YOUR INSTRUCTIONS:
Filter these entries down to lines holding "ダンダダン".
### SUPPLIED RECORDS ###
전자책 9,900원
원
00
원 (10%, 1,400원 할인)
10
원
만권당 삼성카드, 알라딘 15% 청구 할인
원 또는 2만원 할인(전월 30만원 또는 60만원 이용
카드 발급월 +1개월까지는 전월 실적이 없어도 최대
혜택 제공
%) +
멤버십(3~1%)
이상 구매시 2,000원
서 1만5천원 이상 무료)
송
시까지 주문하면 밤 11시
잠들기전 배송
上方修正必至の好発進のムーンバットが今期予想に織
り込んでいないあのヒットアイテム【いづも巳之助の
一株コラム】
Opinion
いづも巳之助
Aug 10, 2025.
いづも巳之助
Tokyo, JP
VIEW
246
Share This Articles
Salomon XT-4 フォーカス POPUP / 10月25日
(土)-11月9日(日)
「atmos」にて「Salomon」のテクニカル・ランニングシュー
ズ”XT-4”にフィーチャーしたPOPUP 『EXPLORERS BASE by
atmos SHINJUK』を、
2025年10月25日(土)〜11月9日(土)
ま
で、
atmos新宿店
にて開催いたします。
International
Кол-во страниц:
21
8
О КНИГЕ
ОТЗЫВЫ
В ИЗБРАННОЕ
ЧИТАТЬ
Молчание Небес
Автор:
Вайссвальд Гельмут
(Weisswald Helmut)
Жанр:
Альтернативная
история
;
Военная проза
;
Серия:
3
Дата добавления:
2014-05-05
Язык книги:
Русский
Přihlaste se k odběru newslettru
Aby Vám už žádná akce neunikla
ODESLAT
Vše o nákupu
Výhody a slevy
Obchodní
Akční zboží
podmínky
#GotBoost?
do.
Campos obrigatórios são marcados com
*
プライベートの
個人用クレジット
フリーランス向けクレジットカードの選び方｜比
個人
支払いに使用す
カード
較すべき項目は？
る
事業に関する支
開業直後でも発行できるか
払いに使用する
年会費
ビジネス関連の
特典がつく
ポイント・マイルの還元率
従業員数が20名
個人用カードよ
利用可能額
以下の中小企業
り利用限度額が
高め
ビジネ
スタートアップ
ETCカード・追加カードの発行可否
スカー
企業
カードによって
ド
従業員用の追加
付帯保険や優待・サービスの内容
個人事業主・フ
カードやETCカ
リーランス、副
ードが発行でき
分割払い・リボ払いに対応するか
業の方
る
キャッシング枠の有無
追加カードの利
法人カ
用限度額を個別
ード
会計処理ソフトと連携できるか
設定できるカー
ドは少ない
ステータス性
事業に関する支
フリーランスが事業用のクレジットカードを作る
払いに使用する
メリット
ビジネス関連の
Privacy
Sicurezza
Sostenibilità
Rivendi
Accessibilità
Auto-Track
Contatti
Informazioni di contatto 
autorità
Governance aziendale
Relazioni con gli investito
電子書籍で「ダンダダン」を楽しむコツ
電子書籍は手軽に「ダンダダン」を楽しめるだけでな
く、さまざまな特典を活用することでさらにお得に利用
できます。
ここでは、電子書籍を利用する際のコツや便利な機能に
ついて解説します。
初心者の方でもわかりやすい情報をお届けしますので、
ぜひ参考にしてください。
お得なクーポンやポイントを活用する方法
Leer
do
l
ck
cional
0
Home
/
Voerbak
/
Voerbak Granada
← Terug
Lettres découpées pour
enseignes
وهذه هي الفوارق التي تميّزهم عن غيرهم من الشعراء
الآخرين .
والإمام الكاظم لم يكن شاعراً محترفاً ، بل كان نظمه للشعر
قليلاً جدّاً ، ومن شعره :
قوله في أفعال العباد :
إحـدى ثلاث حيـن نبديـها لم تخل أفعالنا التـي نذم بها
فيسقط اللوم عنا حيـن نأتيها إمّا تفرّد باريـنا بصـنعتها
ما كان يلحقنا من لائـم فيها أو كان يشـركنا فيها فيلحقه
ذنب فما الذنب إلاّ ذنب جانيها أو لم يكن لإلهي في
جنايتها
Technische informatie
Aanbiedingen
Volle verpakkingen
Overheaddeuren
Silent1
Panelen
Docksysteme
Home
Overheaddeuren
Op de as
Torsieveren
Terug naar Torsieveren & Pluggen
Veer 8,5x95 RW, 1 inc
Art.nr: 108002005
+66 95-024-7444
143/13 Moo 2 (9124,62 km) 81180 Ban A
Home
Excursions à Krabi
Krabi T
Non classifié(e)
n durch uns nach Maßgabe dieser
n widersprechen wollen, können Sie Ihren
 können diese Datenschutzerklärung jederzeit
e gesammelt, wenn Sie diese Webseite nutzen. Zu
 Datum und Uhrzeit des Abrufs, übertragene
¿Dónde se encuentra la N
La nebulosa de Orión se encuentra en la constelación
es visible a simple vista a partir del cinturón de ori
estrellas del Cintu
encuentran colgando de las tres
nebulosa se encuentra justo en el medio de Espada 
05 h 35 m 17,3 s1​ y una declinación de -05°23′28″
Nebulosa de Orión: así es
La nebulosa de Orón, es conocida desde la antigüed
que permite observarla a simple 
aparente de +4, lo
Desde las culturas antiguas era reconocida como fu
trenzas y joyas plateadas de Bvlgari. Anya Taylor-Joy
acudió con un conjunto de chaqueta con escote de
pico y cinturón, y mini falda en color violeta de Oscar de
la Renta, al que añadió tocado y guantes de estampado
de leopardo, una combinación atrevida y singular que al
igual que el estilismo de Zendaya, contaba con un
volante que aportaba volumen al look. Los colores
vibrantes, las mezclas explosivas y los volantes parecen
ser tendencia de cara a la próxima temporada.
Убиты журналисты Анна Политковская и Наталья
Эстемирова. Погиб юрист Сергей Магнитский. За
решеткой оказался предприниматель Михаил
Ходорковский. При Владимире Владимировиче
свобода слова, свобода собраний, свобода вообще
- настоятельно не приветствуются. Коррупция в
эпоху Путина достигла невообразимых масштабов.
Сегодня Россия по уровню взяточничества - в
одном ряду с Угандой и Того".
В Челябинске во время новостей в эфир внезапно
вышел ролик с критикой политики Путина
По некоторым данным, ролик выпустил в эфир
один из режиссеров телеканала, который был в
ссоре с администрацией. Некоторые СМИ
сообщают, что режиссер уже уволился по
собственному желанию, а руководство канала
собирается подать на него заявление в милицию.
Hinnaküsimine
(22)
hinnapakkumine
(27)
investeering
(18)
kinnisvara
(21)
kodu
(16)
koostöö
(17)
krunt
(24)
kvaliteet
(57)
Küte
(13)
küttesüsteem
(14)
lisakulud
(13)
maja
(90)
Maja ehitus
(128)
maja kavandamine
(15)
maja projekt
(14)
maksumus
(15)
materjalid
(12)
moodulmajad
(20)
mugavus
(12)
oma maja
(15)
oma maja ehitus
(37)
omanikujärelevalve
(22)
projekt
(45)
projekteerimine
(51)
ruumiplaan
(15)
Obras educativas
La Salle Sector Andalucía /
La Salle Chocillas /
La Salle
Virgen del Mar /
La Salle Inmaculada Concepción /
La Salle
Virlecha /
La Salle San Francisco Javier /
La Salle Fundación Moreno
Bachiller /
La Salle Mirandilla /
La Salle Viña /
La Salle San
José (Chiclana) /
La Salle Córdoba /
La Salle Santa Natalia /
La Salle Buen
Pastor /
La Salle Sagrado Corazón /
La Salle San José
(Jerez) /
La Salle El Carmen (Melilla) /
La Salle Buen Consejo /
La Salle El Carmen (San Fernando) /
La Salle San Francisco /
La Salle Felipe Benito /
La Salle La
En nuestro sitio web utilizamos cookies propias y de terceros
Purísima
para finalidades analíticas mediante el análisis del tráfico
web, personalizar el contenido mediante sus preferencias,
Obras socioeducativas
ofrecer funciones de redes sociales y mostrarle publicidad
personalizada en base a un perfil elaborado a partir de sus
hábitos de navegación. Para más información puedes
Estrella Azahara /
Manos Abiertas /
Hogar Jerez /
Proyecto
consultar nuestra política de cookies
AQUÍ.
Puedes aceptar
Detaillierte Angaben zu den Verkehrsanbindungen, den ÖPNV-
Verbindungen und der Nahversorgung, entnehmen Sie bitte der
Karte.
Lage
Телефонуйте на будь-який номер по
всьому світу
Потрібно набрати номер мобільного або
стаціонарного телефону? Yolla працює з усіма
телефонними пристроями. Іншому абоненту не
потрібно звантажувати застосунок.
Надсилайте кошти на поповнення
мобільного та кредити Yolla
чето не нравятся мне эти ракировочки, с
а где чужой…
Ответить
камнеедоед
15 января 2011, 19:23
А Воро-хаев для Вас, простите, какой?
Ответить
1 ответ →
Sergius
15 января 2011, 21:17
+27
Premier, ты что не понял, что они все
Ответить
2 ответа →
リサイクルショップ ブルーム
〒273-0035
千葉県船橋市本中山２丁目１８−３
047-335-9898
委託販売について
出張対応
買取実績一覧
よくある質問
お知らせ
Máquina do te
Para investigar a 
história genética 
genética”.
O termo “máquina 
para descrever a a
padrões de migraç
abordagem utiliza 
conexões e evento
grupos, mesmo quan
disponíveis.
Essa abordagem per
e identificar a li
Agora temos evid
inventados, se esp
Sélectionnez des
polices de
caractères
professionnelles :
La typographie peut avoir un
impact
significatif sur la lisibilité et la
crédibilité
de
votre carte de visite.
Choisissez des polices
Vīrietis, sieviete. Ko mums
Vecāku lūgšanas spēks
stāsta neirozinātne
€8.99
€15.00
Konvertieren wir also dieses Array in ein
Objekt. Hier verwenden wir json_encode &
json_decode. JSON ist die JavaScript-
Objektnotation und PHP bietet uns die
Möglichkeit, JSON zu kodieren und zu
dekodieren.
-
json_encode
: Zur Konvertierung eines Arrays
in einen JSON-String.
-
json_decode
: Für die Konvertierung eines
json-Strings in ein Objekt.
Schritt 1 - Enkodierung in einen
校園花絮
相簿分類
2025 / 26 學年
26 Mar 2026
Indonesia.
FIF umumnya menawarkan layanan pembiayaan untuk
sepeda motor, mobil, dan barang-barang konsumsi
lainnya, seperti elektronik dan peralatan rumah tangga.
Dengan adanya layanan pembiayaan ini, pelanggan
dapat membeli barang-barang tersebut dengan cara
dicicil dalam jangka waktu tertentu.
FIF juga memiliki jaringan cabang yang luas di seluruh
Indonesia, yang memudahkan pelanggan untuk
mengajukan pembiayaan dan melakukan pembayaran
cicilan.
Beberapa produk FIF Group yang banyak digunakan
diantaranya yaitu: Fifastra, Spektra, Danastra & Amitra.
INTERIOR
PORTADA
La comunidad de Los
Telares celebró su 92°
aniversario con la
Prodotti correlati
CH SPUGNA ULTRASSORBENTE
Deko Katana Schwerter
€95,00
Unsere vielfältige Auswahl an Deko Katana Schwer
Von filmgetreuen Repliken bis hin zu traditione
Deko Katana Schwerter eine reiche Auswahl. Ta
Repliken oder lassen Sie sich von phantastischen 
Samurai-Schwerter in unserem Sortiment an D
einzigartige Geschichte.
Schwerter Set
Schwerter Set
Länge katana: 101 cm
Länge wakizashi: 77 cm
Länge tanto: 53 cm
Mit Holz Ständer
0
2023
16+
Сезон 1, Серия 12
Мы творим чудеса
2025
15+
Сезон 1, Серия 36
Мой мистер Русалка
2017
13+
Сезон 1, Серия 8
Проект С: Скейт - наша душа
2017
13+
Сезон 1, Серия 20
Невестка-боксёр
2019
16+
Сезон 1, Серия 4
###
TASK RESPONSE:
電子書籍で「ダンダダン」を楽しむコツ
電子書籍は手軽に「ダンダダン」を楽しめるだけでな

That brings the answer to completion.